Усобица Ярославичей не закончилась в 1069 г., но достигла своей кульминации в 1073 г. Теперь уже не восставшие киевляне изгоняют из Киева Изяслава, а родные братья — Святослав и Всеволод. Летописец продолжает отслеживать эти события. Если в статьях 1068–1069 гг. он был сдержан в своих оценках, то теперь уже не скрывает своих чувств. Виноват в новой усобице Святослав. Это он преступил заповедь отцовскую и положил начало братоизгнанию. «Святославъ же и Всеволодъ внидоста в Кыевъ, мѣсяца марта 22, и сѣдоста на столѣ на Берестовомь, преступивша заповѣдь отню. Святославъ же бѣ начало выгнанью братню».[88]
Дальше летописец, как и в статье 1068 г., пускается в пространные рассуждения о великом грехе отказа от отцовской заповеди и еще раз обвиняет в этом Святослава. Однако в отличие от повествования 1068 г., этот рассказ не производит впечатления тематически и хронологически единого произведения. Статья написана как бы в два приема, причем второй приходится на время после смерти Святослава. В пользу этого свидетельствует сентенция о неотвратимости наказания за отступления от отцовского завещания. «Пакы преступи Исавъ заповѣдь отца своего, и прия убийство».[89] В первой части статьи летописец пытается отвести Божий гнев от Всеволода, который не был инициатором братоизгнания, но обманом вовлечен в это неправое дело тем же Святославом. Не может ли это служить указанием на время составления статьи? Если это так, тогда следует признать, что Никон не прекратил свое летописное увлечение в 1073 г., а продолжал им заниматься еще и в годы княжения Всеволода.

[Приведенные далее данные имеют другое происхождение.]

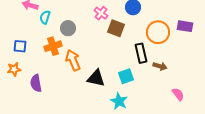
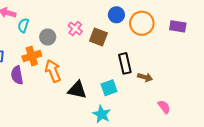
pink cross: (101, 13) -> (75, 29), moved
purple rectangle: (185, 26) -> (178, 26), moved
orange circle: (158, 32) -> (142, 23), moved
purple semicircle: (36, 83) -> (17, 75), moved

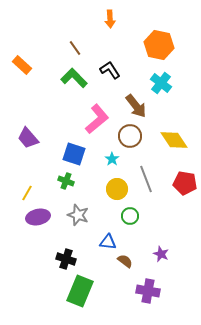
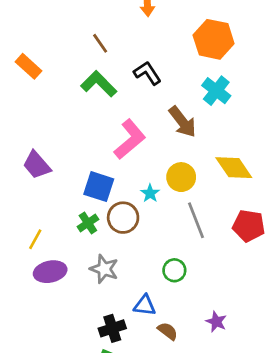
brown circle: (130, 136) -> (123, 218), moved
green cross: (66, 181) -> (88, 223), turned 35
yellow circle: (117, 189) -> (181, 177), moved
black cross: (66, 259) -> (112, 328), moved, turned -36

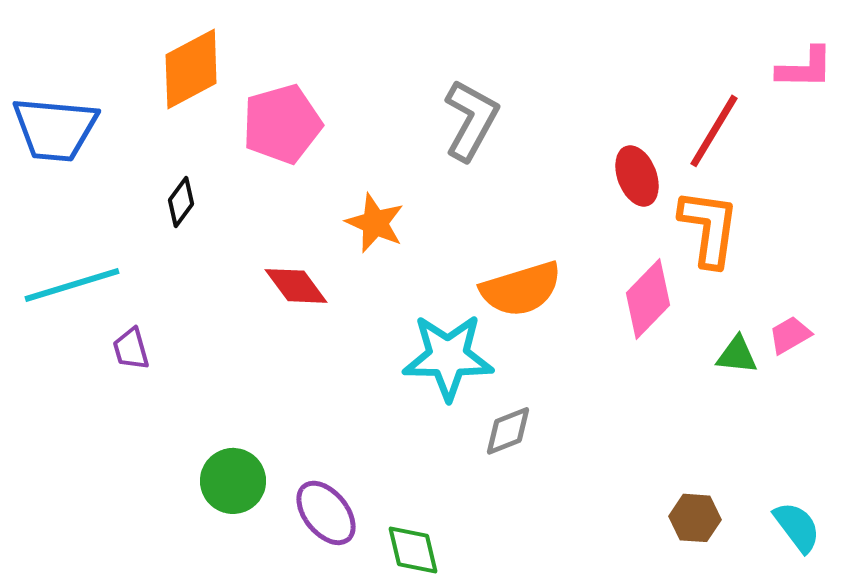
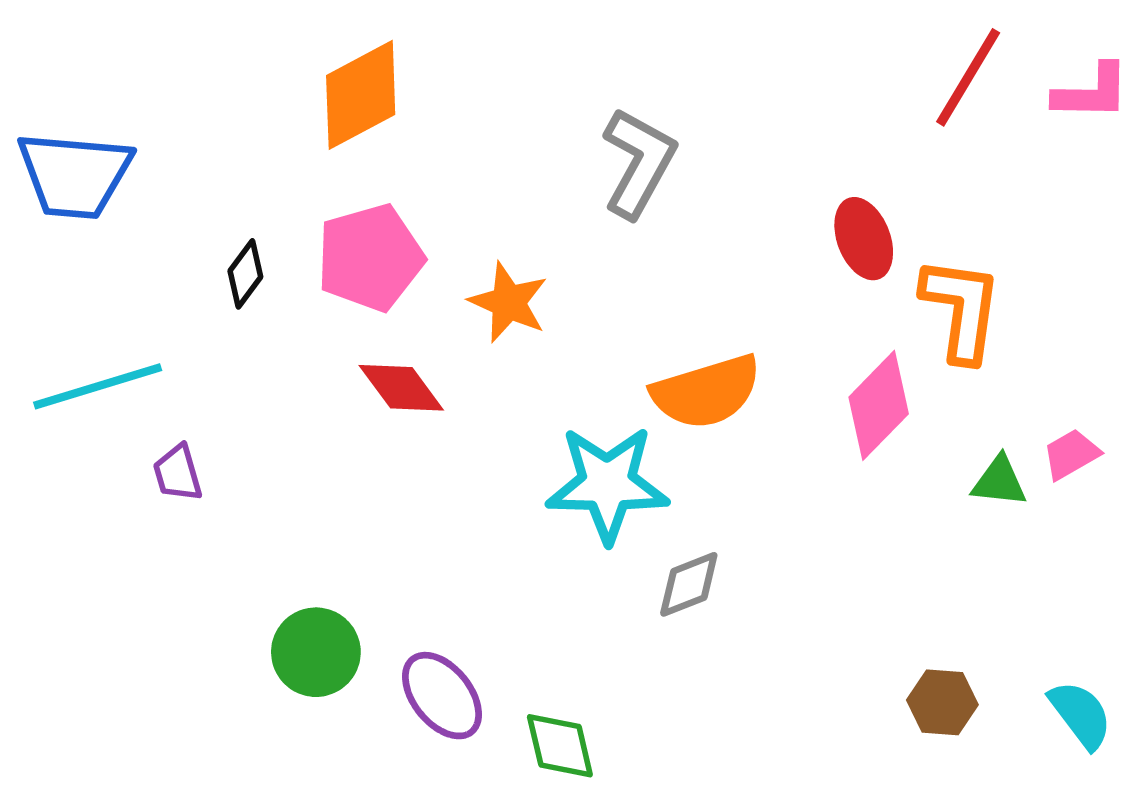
orange diamond: (191, 69) -> (361, 95), moved
pink pentagon: (282, 124) -> (370, 258), moved
red line: (714, 131) -> (968, 77), moved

Близкая мысль была высказана в свое время А. А. Шахматовым, полагавшим, что печерское летописание, прерванное при игуменстве Стефана, когда монастырь стал местом внутренних раздоров, возобновилось при игуменстве Никона. Правда, теперь его вел уже, видимо, другой летописец.[90]
Вывод об участии Никона в печерском летописании основан главным образом на том, что в летописи имеется комплекс известий за 70-е годы XI в., в которых содержатся сведения о Тмутаракани. Зная из Несторового «Жития Феодосия», что Никон подолгу проживал в этом далеком русском городе, логично предположить, что именно он и внес их в летопись.[91]
Особенно это кажется естественным для известий статей 1064, 1065 и 1066 гг., содержащих рассказ о появлении в Тмутаракани князя Ростислава Владимировича, изгнавшего оттуда Глеба, сына черниговского князя Святослава Ярославича. Святослав, узнав об этом, выступил против Ростислава и вынудил его оставить Тмутаракань, куда вновь был посажен Глеб. Однако стоило только Святославу уйти в Чернигов, как Ростислав вторично изгнал Глеба из Тмутаракани. В статье 1066 г. описывается смерть Ростислава, отравленного корсунским наместником (котопаном) во время переговоров. Летописец знает, что за этот коварный поступок корсунцы побили котопана камнями. В заключение он дает высокую характеристику Ростиславу и сообщает, что умер он третьего февраля и «положен бысть въ церкви святыя Богородицы».[92]